Leon Levy Center Announces Four New Biography Fellows
Gary Giddins, executive director of the Leon Levy Center for Biography, has announced the recipients of the center’s 2014-2015 residential biography fellowships: Esther Allen, for a biography of José Martí, the Cuban writer and political activist; Peter Filkins, for a biography of H. G. Adler, the German-Jewish novelist; Ruth Franklin, for a biography of Shirley Jackson, the American writer; and James Romm, for a biography of Giovanni Pico della Mirandola, the Italian Renaissance philosopher.
Each biography fellow receives a grant of $60,000, writing space and library privileges, and participates in seminars and the intellectual life of the Graduate Center. Former fellows of the Leon Levy Center for Biography who have published books worked on during their fellowships include Adam Begley (Updike), Elizabeth Kendall (Balanchine and the Lost Muse), Wendy Lesser (Music for Silenced Voices: Shostakovich and His Fifteen Quartets), John Matteson (The Lives of Margaret Fuller), D.T. Max (Every Love Story Is a Ghost Story: A Life of David Foster Wallace), and Molly Peacock (The Paper Garden: Mrs. Delany Begins Her Life’s Work at 72).

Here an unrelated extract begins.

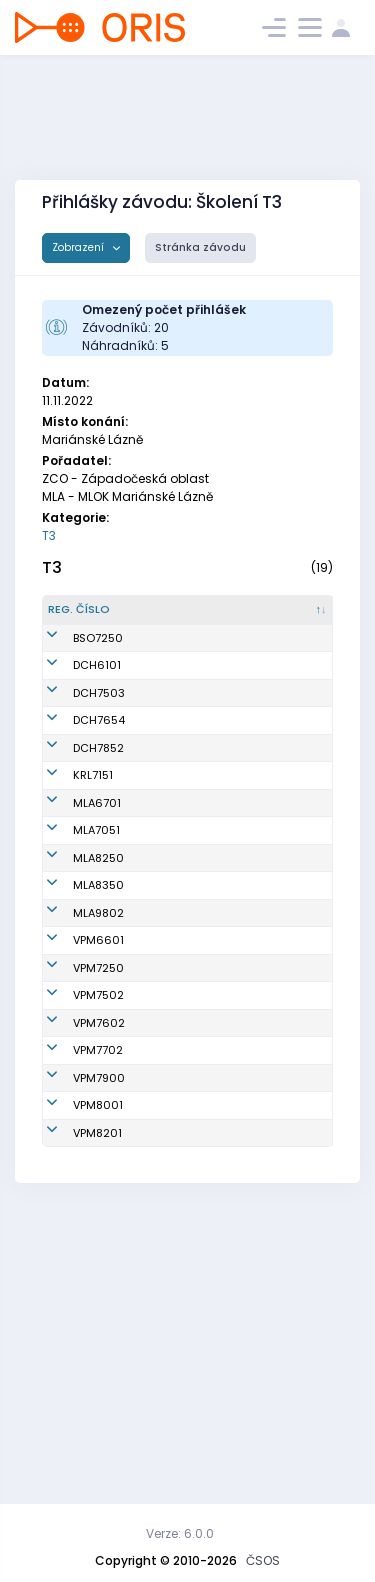  Describe the element at coordinates (172, 1254) in the screenshot. I see `Jedlička Jiří` at that location.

Esther Allen is associate professor of modern languages at Baruch College, where her research focuses on translation, nineteenth- and twentieth-century Latin American and French literature, and issues in anglophone globalization. She has been a fellow of the Cullman Center for Scholars and Writers at the New York Public Library and a National Endowment for the Arts Translation Fellow, and she is cofounder of the PEN/Heim Translation Fund and the PEN World Voices festival. She is coeditor of In Translation: Translators on their Work and What It Means, and she has translated works by Javier Marías, José Manuel Prieto, and many others. As a Leon Levy fellow she will work on a biography of José Martí, whose Selected Writings she edited, translated, and annotated for Penguin Classics.
Peter Filkins is a poet and translator who teaches writing and literature at Bard College at Simon’s Rock and translation at Bard’s main campus. He will be researching and writing about H. G. Adler, whose Holocaust novels The Journey, Panorama, and The Wall he has translated, all published by Random House. Filkins is the author of four books of poetry—What She Knew, After Homer, Augustine's Vision, and The View We're Granted—and he has translated the collected poems of Ingeborg Bachmann, Songs in Flight, and her novels The Book of Franza and Requiem for Fanny Goldmann. He has been a fellow of the American Academy in Berlin, and he has received awards from the American Literary Translators Association, the Austrian government, and DAAD, Fulbright, Marbach, and other fellowships. His work has appeared in the New Republic, the American Scholar, the Paris Review, the New York Times Book Review, and elsewhere.
Ruth Franklin, a book critic and contributing editor at the New Republic, is working on a biography of Shirley Jackson, which will be published by W.W. Norton & Company. She has written for many publications, including the New Yorker, the New York Review of Books, the New York Times Magazine, Bookforum, Granta, and Salmagundi, to which she contributes a regular film column. Her first book, A Thousand Darknesses: Lies and Truth in Holocaust Fiction, was a finalist for the 2012 Sami Rohr Prize in Jewish Literature. She has been a fellow at the Cullman Center for Scholars and Writers at the New York Public Library, and she received a Guggenheim fellowship in biography.
James Romm, biographer of Giovanni Pico della Mirandola, is the James H. Ottaway Jr. Professor of Classics at Bard College, specializing in ancient Greek and Roman history. His essays and reviews have appeared in The Wall Street Journal, London Review of Books, and elsewhere. He has received fellowships from the Guggenheim Foundation, the National Endowment for the Humanities, and the Cullman Center for Scholars and Writers at the New York Public Library. He edited the Landmark edition of Arrian's Campaigns of Alexander, and he is the author of The Edges of the Earth in Ancient Thought, Herodotus, Ghost on the Throne: The Death of Alexander the Great and the War for Crown and Empire, and Dying Every Day: Seneca at the Court of Nero.
The Leon Levy Center for Biography was established in 2008 with a generous gift from the Leon Levy Foundation to identify, support, and foster excellence and innovation in biography. It hosts many public programs including an annual conference in the spring and an annual lecture in the fall, in addition to its residential fellowship competition, now in its seventh year, which funds the research and writing of outstanding biographies.